Now we draw altitude $AD$ to $BC$. From the Pythagorean Theorem, $BD=CD$, and thus $\triangle ABD$ is congruent to $\triangle ACD$, and $\angle DBA=\angle DCA$. $[asy] unitsize(5); defaultpen(fontsize(10)); pair A,B,C,D,E,F,G,H; A=(0,10); B=(-5,0); C=(5,0); D=(0,0); E=(1,1); F=(-1,1); G=(-1,0); H=(1,0); draw(A--B); draw(B--C); draw(C--A); draw(A--D); draw(E--F); draw(E--H); draw(F--G); label("A",A,N); label("B",B,SW); label("C",C,SE); label("D",D,S);[/asy]$

## Simpler Proof

We know that $\overline{AB} \cong \overline{AC}$ (given). By the reflexive property, we know that $\overline{BC} \cong \overline{CB}$. We know that $\overline{CA} \cong \overline{BA}$ (given). By SSS, we conclude that $\Delta ABC \cong \Delta ACB$. By CPCTC, we conclude that $\angle ABC \cong \angle ACB$.

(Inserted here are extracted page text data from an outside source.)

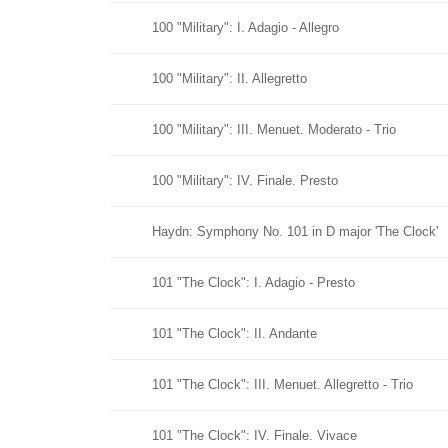
100 "Military": I. Adagio - Allegro
100 "Military": II. Allegretto
100 "Military": III. Menuet. Moderato - Trio
100 "Military": IV. Finale. Presto
Haydn: Symphony No. 101 in D major 'The Clock'
101 "The Clock": I. Adagio - Presto
101 "The Clock": II. Andante
101 "The Clock": III. Menuet. Allegretto - Trio
101 "The Clock": IV. Finale. Vivace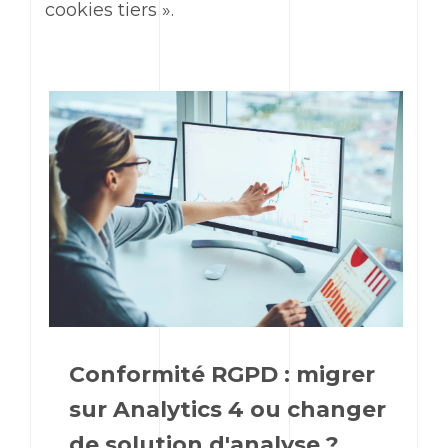
cookies tiers ».
Conformité RGPD : migrer
sur Analytics 4 ou changer
de solution d'analyse ?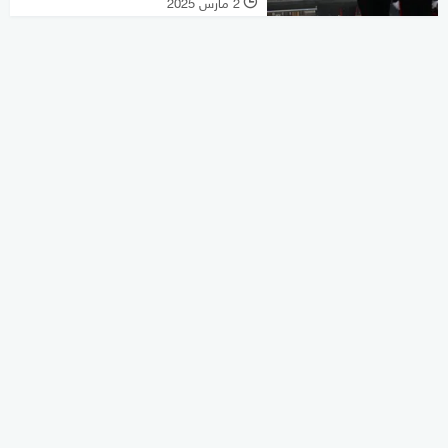
2 مارس 2025
l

$[asy] unitsize(5); defaultpen(fontsize(10)); pair A,B,C,D,E,F,G,H; A=(0,15); B=(-5,0); C=(5,0); draw(A--B); draw(B--C); draw(C--A); label("A",A,N); label("B",B,SW); label("C",C,SE); [/asy]$

## Even Simpler Proof

By the Law of Sines, we have $\tfrac{b}{\sin(B)}=\tfrac{c}{\sin(C)}$. We know $b=c$, so $\sin(B)=\sin(C)$. Then either $B=C$ or $B=180-C$, but the second case would imply $A=0^{\circ}$, so $B=C$.